> _Directions for this task_
From the line containing "Auvergne-Rhône-Alpes" down to the line containing "orquestras de projetos", copy out the entries below exactly, both lines included, and nothing else; pictures do not belong in the copy.

> _Dataset excerpts_
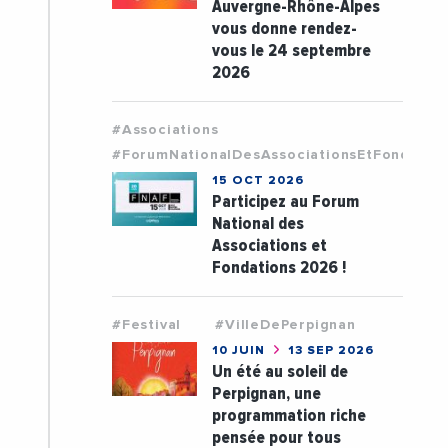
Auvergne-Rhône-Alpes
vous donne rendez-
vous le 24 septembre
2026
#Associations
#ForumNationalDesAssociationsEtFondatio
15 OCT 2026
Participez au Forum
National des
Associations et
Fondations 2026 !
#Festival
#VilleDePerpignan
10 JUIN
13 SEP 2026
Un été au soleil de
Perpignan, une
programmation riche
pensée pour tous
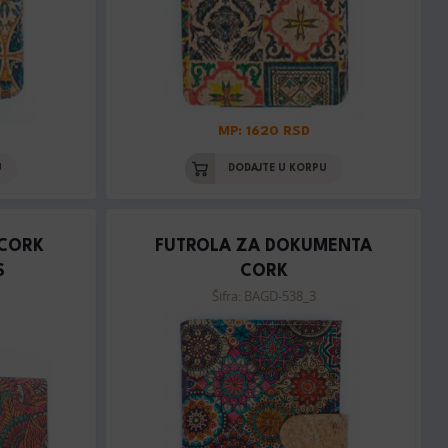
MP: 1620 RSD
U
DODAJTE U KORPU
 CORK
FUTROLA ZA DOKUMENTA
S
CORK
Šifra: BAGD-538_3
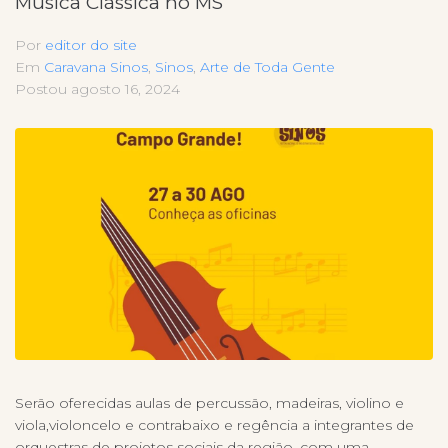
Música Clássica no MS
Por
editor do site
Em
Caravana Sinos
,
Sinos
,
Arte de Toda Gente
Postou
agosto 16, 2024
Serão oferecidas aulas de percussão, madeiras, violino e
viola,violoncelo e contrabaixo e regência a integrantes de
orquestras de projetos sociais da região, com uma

==

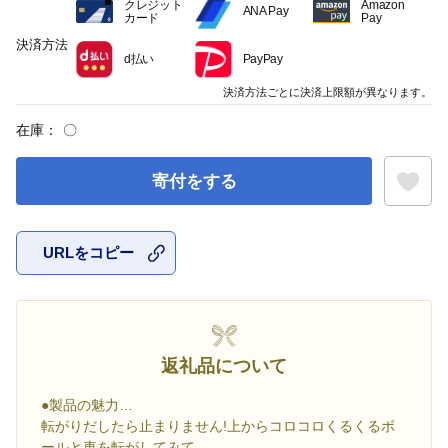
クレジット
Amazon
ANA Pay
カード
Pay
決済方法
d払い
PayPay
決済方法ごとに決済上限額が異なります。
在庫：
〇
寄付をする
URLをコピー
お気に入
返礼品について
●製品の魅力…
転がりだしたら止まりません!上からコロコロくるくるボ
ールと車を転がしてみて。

==

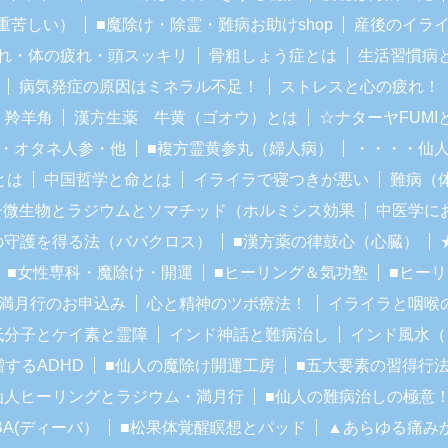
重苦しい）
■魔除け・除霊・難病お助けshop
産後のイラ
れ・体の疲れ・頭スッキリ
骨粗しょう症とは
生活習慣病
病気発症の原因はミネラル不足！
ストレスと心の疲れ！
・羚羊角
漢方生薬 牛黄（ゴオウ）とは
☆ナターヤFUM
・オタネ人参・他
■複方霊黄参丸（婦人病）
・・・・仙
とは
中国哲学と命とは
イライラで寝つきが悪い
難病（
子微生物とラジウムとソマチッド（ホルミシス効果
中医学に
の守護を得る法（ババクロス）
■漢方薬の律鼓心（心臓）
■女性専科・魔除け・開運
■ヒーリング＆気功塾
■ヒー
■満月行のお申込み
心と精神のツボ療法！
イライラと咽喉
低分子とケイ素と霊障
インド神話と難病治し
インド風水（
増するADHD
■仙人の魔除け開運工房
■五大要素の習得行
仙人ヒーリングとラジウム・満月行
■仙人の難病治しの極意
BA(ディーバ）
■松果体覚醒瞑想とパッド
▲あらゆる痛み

> _Task result_
Auvergne-Rhône-Alpes
vous donne rendez-
vous le 24 septembre
2026
#Associations
#ForumNationalDesAssociationsEtFondatio
15 OCT 2026
Participez au Forum
National des
Associations et
Fondations 2026 !
#Festival
#VilleDePerpignan
10 JUIN
13 SEP 2026
Un été au soleil de
Perpignan, une
programmation riche
pensée pour tous
MP: 1620 RSD
U
DODAJTE U KORPU
 CORK
FUTROLA ZA DOKUMENTA
S
CORK
Šifra: BAGD-538_3
Música Clássica no MS
Por
editor do site
Em
Caravana Sinos
,
Sinos
,
Arte de Toda Gente
Postou
agosto 16, 2024
Serão oferecidas aulas de percussão, madeiras, violino e
viola,violoncelo e contrabaixo e regência a integrantes de
orquestras de projetos sociais da região, com uma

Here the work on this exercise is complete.